Volkswagen Akan Pasok Platform Terbuka EV ke Mahindra
Volkswagen pasok platform terbuka ke Mahindra. (foto: twitter @volkswagen).

Bagikan:

JAKARTA - Volkswagen AG dan Mahindra & Mahindra pada  Senin, 15 Agustus  memperluas kerja sama mereka dan menandatangani lembar kerja di mana pembuat mobil Jerman itu akan memasok komponen listrik ke rekan mereka di India.

Perjanjian tersebut mencakup komponen platform terbuka Volkswagen untuk kendaraan listrik (EV), yang disebut MEB, yang akan dipasok ke platform listrik baru Mahindra INGLO, kata perusahaan tersebut dalam keterangannya seperti dikutip Reuters.

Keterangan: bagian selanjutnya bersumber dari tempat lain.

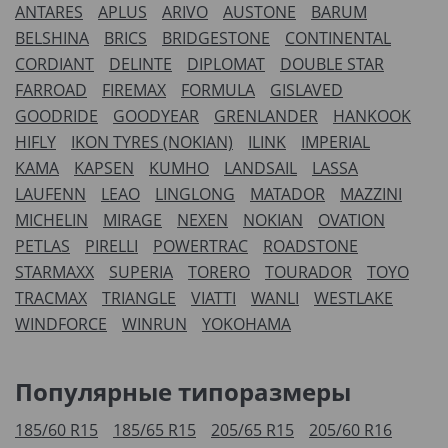
ANTARES
APLUS
ARIVO
AUSTONE
BARUM
BELSHINA
BRICS
BRIDGESTONE
CONTINENTAL
CORDIANT
DELINTE
DIPLOMAT
DOUBLE STAR
FARROAD
FIREMAX
FORMULA
GISLAVED
GOODRIDE
GOODYEAR
GRENLANDER
HANKOOK
HIFLY
IKON TYRES (NOKIAN)
ILINK
IMPERIAL
KAMA
KAPSEN
KUMHO
LANDSAIL
LASSA
LAUFENN
LEAO
LINGLONG
MATADOR
MAZZINI
MICHELIN
MIRAGE
NEXEN
NOKIAN
OVATION
PETLAS
PIRELLI
POWERTRAC
ROADSTONE
STARMAXX
SUPERIA
TORERO
TOURADOR
TOYO
TRACMAX
TRIANGLE
VIATTI
WANLI
WESTLAKE
WINDFORCE
WINRUN
YOKOHAMA
Популярные типоразмеры
185/60 R15
185/65 R15
205/65 R15
205/60 R16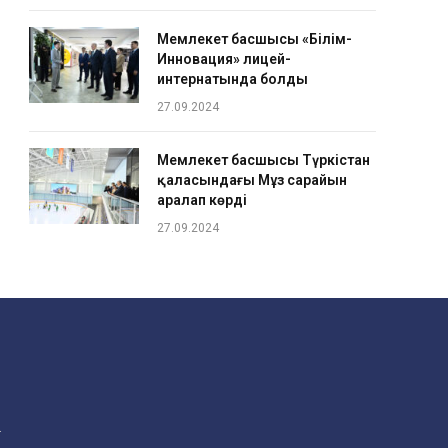
Мемлекет басшысы «Білім-
Инновация» лицей-
интернатында болды
27.09.2024
Мемлекет басшысы Түркістан
қаласындағы Мұз сарайын
аралап көрді
27.09.2024
.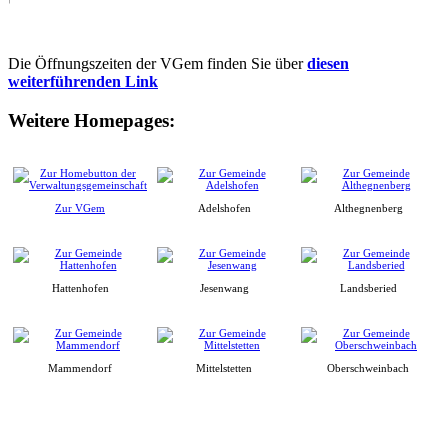
Die Öffnungszeiten der VGem finden Sie über
diesen
weiterführenden Link
Weitere Homepages:
Zur VGem
Adelshofen
Althegnenberg
Hattenhofen
Jesenwang
Landsberied
Mammendorf
Mittelstetten
Oberschweinbach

“Platform INGLO, yang akan memberi daya pada semua EV Mahindra, menawarkan opsi mulai dari kapasitas baterai 60-80 kilowatt hour (kWh) dan pengisian cepat hingga 80% dalam waktu kurang dari 30 menit,” kata sumber di Mahindra, tanpa merinci kisaran harga EV.

Tata Motors, yang saat ini mendominasi pasar EV India, mengatakan baterai Nexon EV 40,5 kWh menawarkan jangkauan 437 kilometer.

Kerja sama ini bertujuan untuk volume lebih dari 1 juta kendaraan pada tahun 2030 dan mencakup peralatan lima kendaraan sport listrik (SUV) berdasarkan INGLO, kata perusahaan tersebut.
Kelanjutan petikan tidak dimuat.